I disappear back behind my partition. It is so much more satisfying to clean pans that I am responsible for dirtying. Even the ones that come in afterward feel easier because of the sheer fact that I have cooked today. Elias shows up around eleven. “What did your crazy ass come up with for us today?” he asks.
“Flor de calabaza, shrimp and mushroom gyoza in an orange-basil broth,” I say.
“You are out of your fucking mind,” Elias laughs. It’s a pretty accurate comment, I realize, which should make me panic that maybe Elias has noticed something, maybe Matt told him about seeing me talking to myself, my ill-advised confession. I have been talking to Felix too loudly, interacting with inanimate objects or nothingness. But this time, for now, it’s a compliment, not a diagnosis, and I swell with pride.
Elias doesn’t have to tell me to put the music on to let everyone know food’s ready. And when I do it this time, I feel no nervousness, no doubt about the food I’m presenting. I don’t even wonder if I’ve gone wrong anywhere. If I have, the struggle will lead to a climb.
I plate a bowl for myself. A mini ladleful of broth, eight dumplings, garnished with the green onions and the smoked chili oil. The dish looks beautiful, worthy of the TV shows Felix and I used to watch.

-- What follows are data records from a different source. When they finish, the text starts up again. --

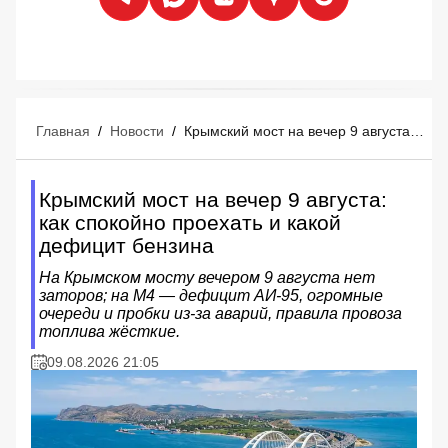
Главная
/
Новости
/
Крымский мост на вечер 9 августа: как спокойно проехать и какой дефицит бензина
Крымский мост на вечер 9 августа:
как спокойно проехать и какой
дефицит бензина
На Крымском мосту вечером 9 августа нет
заторов; на М4 — дефицит АИ‑95, огромные
очереди и пробки из‑за аварий, правила провоза
топлива жёсткие.
09.08.2026 21:05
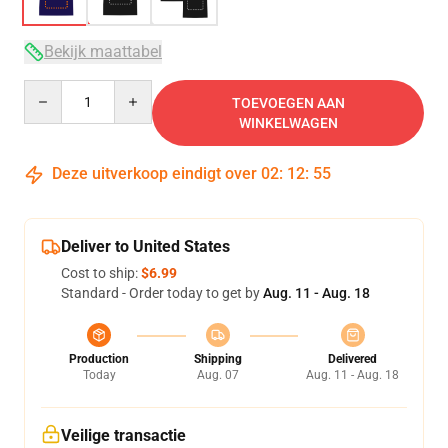
Bekijk maattabel
Quantity
TOEVOEGEN AAN
WINKELWAGEN
Deze uitverkoop eindigt over
02
:
12
:
54
Deliver to United States
Cost to ship:
$6.99
Standard - Order today to get by
Aug. 11 - Aug. 18
Production
Shipping
Delivered
Today
Aug. 07
Aug. 11 - Aug. 18
Veilige transactie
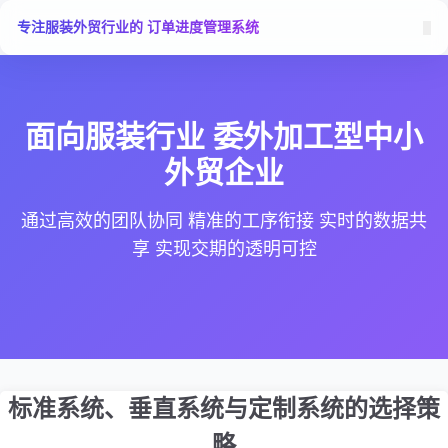
专注服装外贸行业的 订单进度管理系统
面向服装行业 委外加工型中小
外贸企业
通过高效的团队协同 精准的工序衔接 实时的数据共
享 实现交期的透明可控
标准系统、垂直系统与定制系统的选择策
略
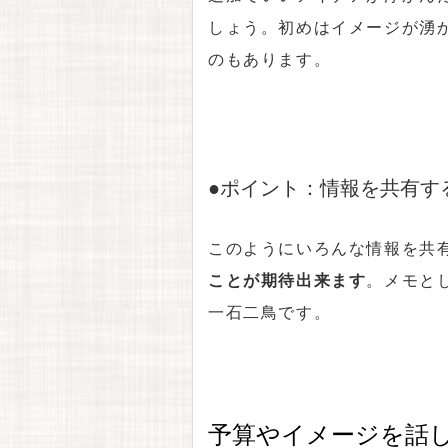
しょう。初めはイメージが湧
のもあります。
●ポイント：情報を共有す
このようにいろんな情報を共
ことが期待出来ます
。メモと
一石二鳥です。
予算やイメージを話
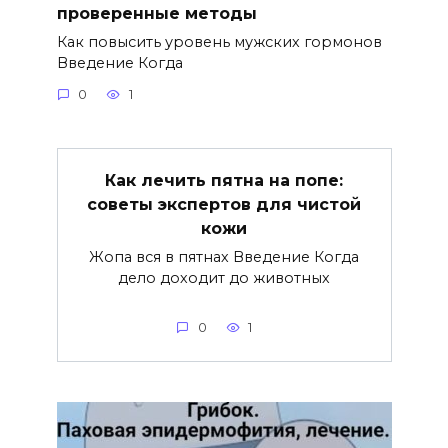
проверенные методы
Как повысить уровень мужских гормонов
Введение Когда
0
1
Как лечить пятна на попе:
советы экспертов для чистой
кожи
Жопа вся в пятнах Введение Когда
дело доходит до животных
0
1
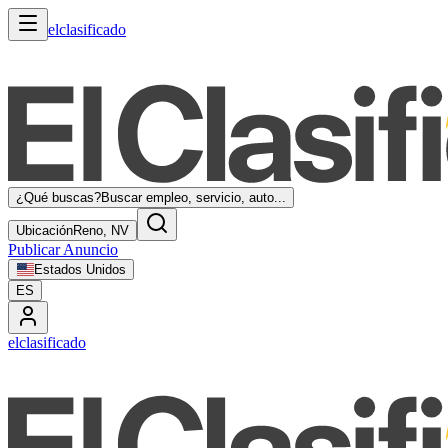
elclasificado
¿Qué buscas?
Buscar empleo, servicio, auto...
Ubicación
Reno, NV
Publicar Anuncio
Estados Unidos
ES
elclasificado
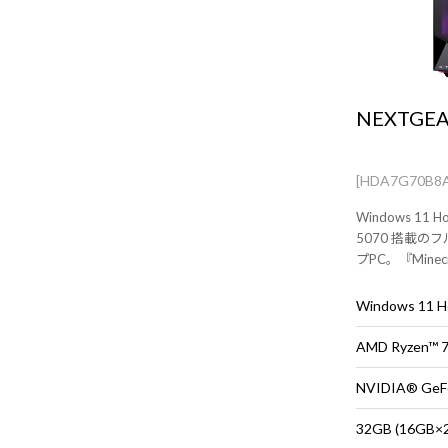
NEXTGEA
[HDA7G70B8
Windows 11 H
5070 搭載
プPC。『Minecraft
PC』付属。※
売りです。
Windows 11
AMD Ryzen™
NVIDIA® GeF
32GB (16G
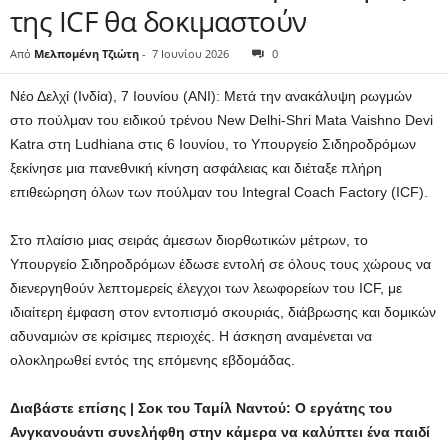
της ICF θα δοκιμαστούν
Από
Μελπομένη Τζιώτη
-
7 Ιουνίου 2026
0
Νέο Δελχί (Ινδία), 7 Ιουνίου (ANI): Μετά την ανακάλυψη ρωγμών
στο πούλμαν του ειδικού τρένου New Delhi-Shri Mata Vaishno Devi
Katra στη Ludhiana στις 6 Ιουνίου, το Υπουργείο Σιδηροδρόμων
ξεκίνησε μια πανεθνική κίνηση ασφάλειας και διέταξε πλήρη
επιθεώρηση όλων των πούλμαν του Integral Coach Factory (ICF).
Στο πλαίσιο μιας σειράς άμεσων διορθωτικών μέτρων, το
Υπουργείο Σιδηροδρόμων έδωσε εντολή σε όλους τους χώρους να
διενεργηθούν λεπτομερείς έλεγχοι των λεωφορείων του ICF, με
ιδιαίτερη έμφαση στον εντοπισμό σκουριάς, διάβρωσης και δομικών
αδυναμιών σε κρίσιμες περιοχές. Η άσκηση αναμένεται να
ολοκληρωθεί εντός της επόμενης εβδομάδας.
Διαβάστε επίσης | Σοκ του Ταμίλ Ναντού: Ο εργάτης του
Ανγκανουάντι συνελήφθη στην κάμερα να καλύπτει ένα παιδί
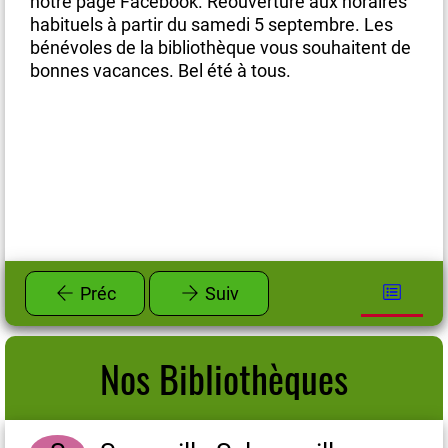
es
notre page Facebook. Réouverture aux horaires
no
habituels à partir du samedi 5 septembre. Les
ha
de
bénévoles de la bibliothèque vous souhaitent de
bé
bonnes vacances. Bel été à tous.
bo
Préc
Suiv
Nos Bibliothèques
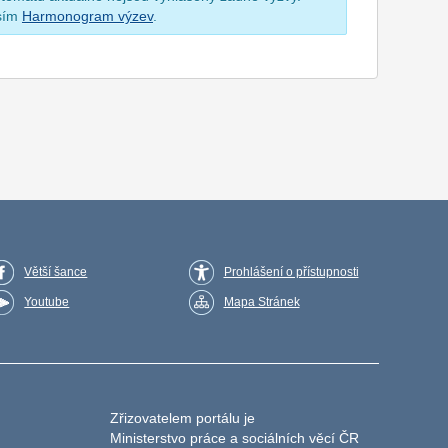
osím
Harmonogram výzev
.
Větší šance
Prohlášení o přístupnosti
Youtube
Mapa Stránek
Zřizovatelem portálu je
Ministerstvo práce a sociálních věcí ČR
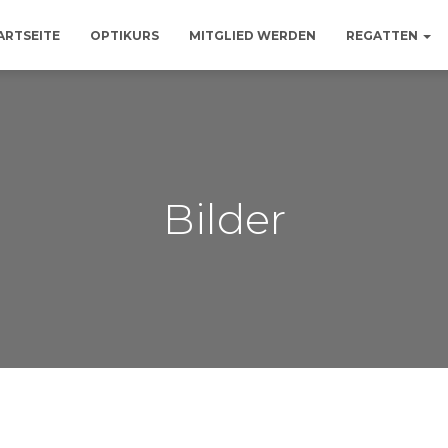
ARTSEITE
OPTIKURS
MITGLIED WERDEN
REGATTEN
Bilder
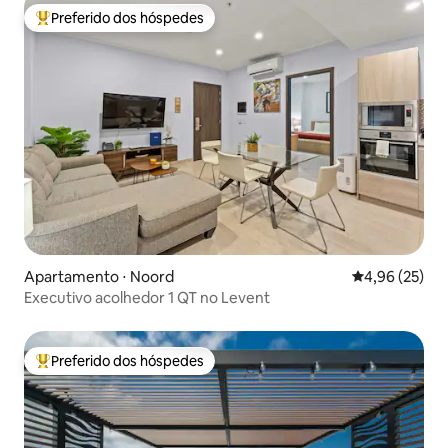
Preferido dos hóspedes
Entre os melhores preferidos dos hóspedes
Apartamento ⋅ Noord
4,96 de uma a
4,96 (25)
Executivo acolhedor 1 QT no Levent
Preferido dos hóspedes
Entre os melhores preferidos dos hóspedes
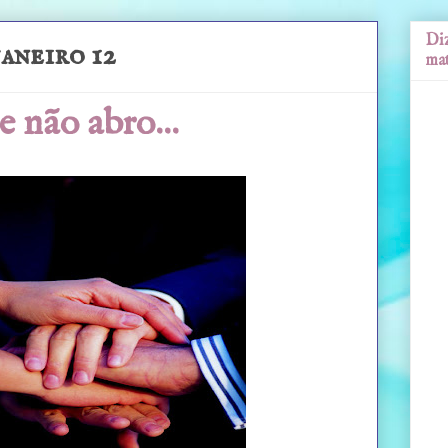
Diz
janeiro 12
mat
e não abro...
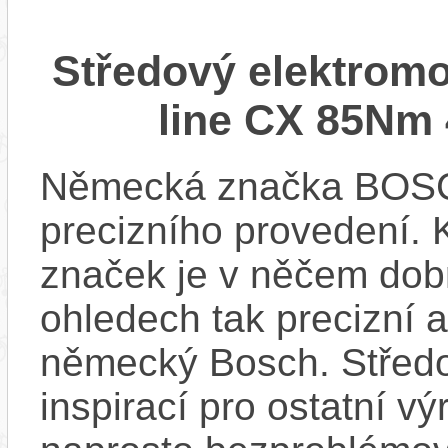
Středový elektrom
line CX 85Nm 
Německá značka BOSCH
precizního provedení.
značek je v něčem dobr
ohledech tak precizní 
německý Bosch. Střed
inspirací pro ostatní vý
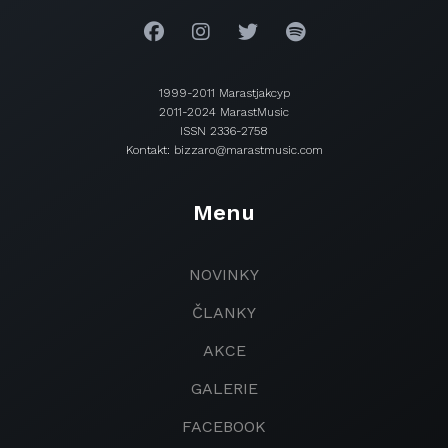
1999-2011 Marastjakcyp
2011-2024 MarastMusic
ISSN 2336-2758
Kontakt: bizzaro@marastmusic.com
Menu
NOVINKY
ČLANKY
AKCE
GALERIE
FACEBOOK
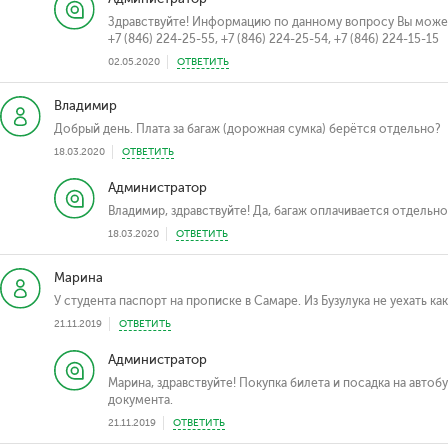
Здравствуйте! Информацию по данному вопросу Вы можете
+7 (846) 224-25-55, +7 (846) 224-25-54, +7 (846) 224-15-15
02.05.2020
ОТВЕТИТЬ
Владимир
Добрый день. Плата за багаж (дорожная сумка) берётся отдельно?
18.03.2020
ОТВЕТИТЬ
Администратор
Владимир, здравствуйте! Да, багаж оплачивается отдельно
18.03.2020
ОТВЕТИТЬ
Марина
У студента паспорт на прописке в Самаре. Из Бузулука не уехать к
21.11.2019
ОТВЕТИТЬ
Администратор
Марина, здравствуйте! Покупка билета и посадка на авто
документа.
21.11.2019
ОТВЕТИТЬ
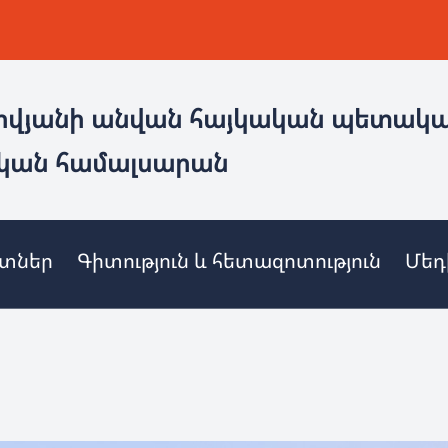
ովյանի անվան հայկական պետակ
կան համալսարան
ետներ
Գիտություն և հետազոտություն
Մեդ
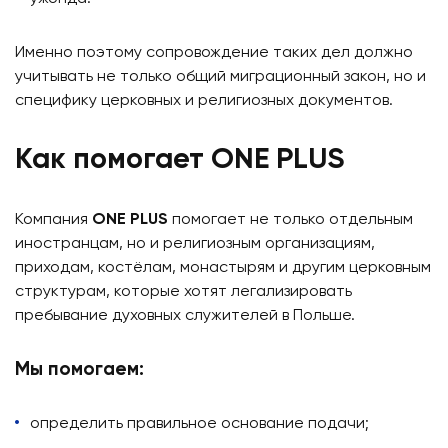
Именно поэтому сопровождение таких дел должно
учитывать не только общий миграционный закон, но и
специфику церковных и религиозных документов.
Как помогает ONE PLUS
Компания
ONE PLUS
помогает не только отдельным
иностранцам, но и религиозным организациям,
приходам, костёлам, монастырям и другим церковным
структурам, которые хотят легализировать
пребывание духовных служителей в Польше.
Мы помогаем:
определить правильное основание подачи;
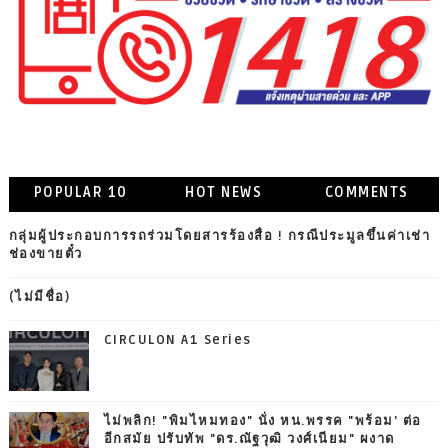
POPULAR 10
HOT NEWS
COMMENTS
กลุ่มผู้ประกอบการรถร่วมโดยสารร้องสื่อ ! กรณีประมูลขึ้นค่าเช่า
ช่องขายตั๋ว
(ไม่มีชื่อ)
CIRCULON A1 Series
ไม่พลิก! "พิมไหมทอง" นั่ง หน.พรรค "พร้อม' ต่อ
อีกสมัย ปรับทัพ "ดร.ณัฐวุฒิ วงศ์เนียม" ผงาด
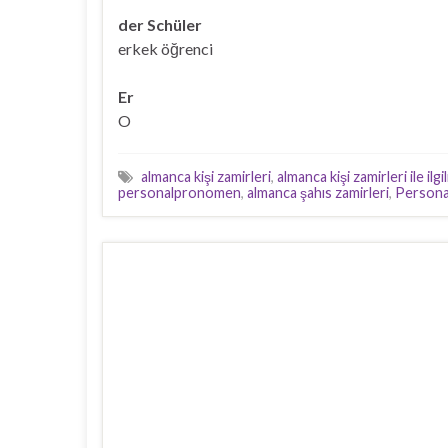
der Schüler
erkek öğrenci
Er
O
almanca kişi zamirleri
,
almanca kişi zamirleri ile ilgi
personalpronomen
,
almanca şahıs zamirleri
,
Person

I might be deluded. I might be good at this or I might be fooling myself—it’s hard to tell. In this moment, I don’t particularly care which it is. My coworkers serve themselves, slurp at the broth, add more chili oil. Elias is loudest with his compliments. Chef has no discernible human emotions, so she doesn’t react. I catch Matt going back for seconds, serving himself quickly and pulling away as if he doesn’t want to be seen.
I feel like I’ve finally arrived. Whatever life was supposed to have been waiting for me after graduation, whatever has been lost since the Night of the Perfect Taco, I know this is where I belong.
CHAPTER 23
THE PERFECT OMELET
3 eggs
Way more butter than you think
A touch of cream
Salt and pepper, added in the pan
METHOD:
On my fourteenth day of training, Chef actually makes it halfway through the omelet before she decides it’s not up to her unspecified standards and pushes the plate away. I’m still repeating Elias’s words to myself, that she’s pushing me hard because she believes in me. But I wish she would just give up on this stupid lesson, let me move on, really teach me things.
That night, Emma and I meet up at two in the morning. Everyone else goes out to The Crown, but it’s the first chance we have to sneak away. We’re swimming again. I’ve never loved the act so much. The feel of jumping in, how gravity falls away from my limbs. Everything is light. Emma’s a terrific swimmer, so graceful in the water that at times there is barely a radiant ripple in her wake. “I’ve always had this dream of swimming from here to Seattle,” she says as we tread water. “I really think I could do it.”
“You should,” I say. “Were you on a swim team at school?”